Start of PROVIDED RECORDS

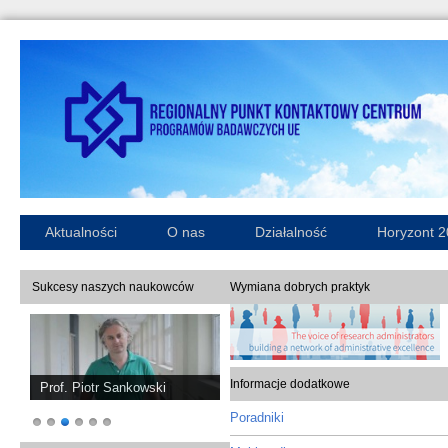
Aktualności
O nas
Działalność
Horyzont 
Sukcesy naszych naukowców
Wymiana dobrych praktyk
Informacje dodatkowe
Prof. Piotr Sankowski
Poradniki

End of PROVIDED RECORDS
Start of PROVIDED RECORDS

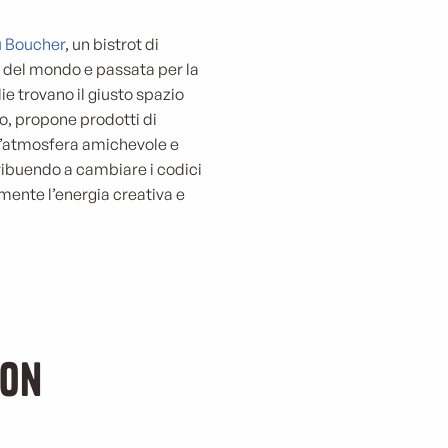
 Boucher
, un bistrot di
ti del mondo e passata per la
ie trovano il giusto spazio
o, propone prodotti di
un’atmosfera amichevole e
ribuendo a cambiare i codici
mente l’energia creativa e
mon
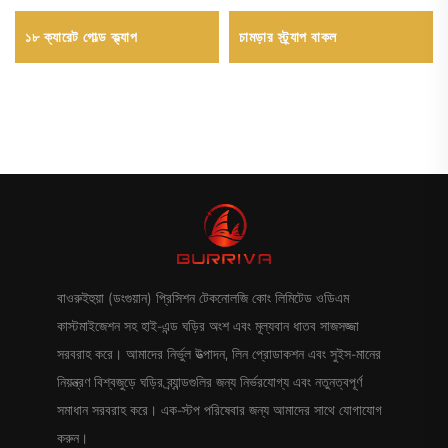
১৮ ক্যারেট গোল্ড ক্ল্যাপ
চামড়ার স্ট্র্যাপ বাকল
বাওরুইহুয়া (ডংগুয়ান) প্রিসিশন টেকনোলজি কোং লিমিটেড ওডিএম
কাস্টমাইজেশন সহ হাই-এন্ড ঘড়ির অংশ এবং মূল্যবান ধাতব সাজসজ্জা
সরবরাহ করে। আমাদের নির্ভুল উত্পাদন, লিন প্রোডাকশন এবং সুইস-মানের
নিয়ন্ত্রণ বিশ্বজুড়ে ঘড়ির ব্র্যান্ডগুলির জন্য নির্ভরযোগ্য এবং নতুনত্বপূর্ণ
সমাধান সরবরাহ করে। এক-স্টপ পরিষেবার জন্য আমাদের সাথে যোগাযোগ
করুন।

End of PROVIDED RECORDS
Start of PROVIDED RECORDS

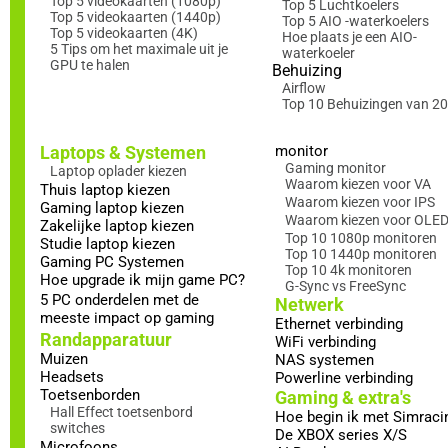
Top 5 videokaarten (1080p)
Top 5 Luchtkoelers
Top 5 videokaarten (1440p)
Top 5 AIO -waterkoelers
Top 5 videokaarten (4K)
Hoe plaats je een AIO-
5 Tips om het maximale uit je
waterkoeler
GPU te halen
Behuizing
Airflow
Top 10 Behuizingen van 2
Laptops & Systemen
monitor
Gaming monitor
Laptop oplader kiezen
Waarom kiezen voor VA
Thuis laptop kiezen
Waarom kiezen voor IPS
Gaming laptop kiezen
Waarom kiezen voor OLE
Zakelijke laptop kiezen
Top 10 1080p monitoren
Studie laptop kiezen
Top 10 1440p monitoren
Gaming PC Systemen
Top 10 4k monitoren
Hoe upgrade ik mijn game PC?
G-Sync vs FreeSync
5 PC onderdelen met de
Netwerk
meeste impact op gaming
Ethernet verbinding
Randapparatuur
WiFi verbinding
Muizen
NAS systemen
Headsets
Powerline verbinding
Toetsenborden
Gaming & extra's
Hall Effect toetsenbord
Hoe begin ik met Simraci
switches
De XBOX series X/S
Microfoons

End of PROVIDED RECORDS

TASK GOAL — Return only the part of the records above that opens with the line containing "Top 5 Luchtkoelers" and closes with the line containing "Top 10 1080p monitoren", ends included.

EXERCISE RESULT —
Top 5 Luchtkoelers
Top 5 videokaarten (1440p)
Top 5 AIO -waterkoelers
Top 5 videokaarten (4K)
Hoe plaats je een AIO-
5 Tips om het maximale uit je
waterkoeler
GPU te halen
Behuizing
Airflow
Top 10 Behuizingen van 2
Laptops & Systemen
monitor
Gaming monitor
Laptop oplader kiezen
Waarom kiezen voor VA
Thuis laptop kiezen
Waarom kiezen voor IPS
Gaming laptop kiezen
Waarom kiezen voor OLE
Zakelijke laptop kiezen
Top 10 1080p monitoren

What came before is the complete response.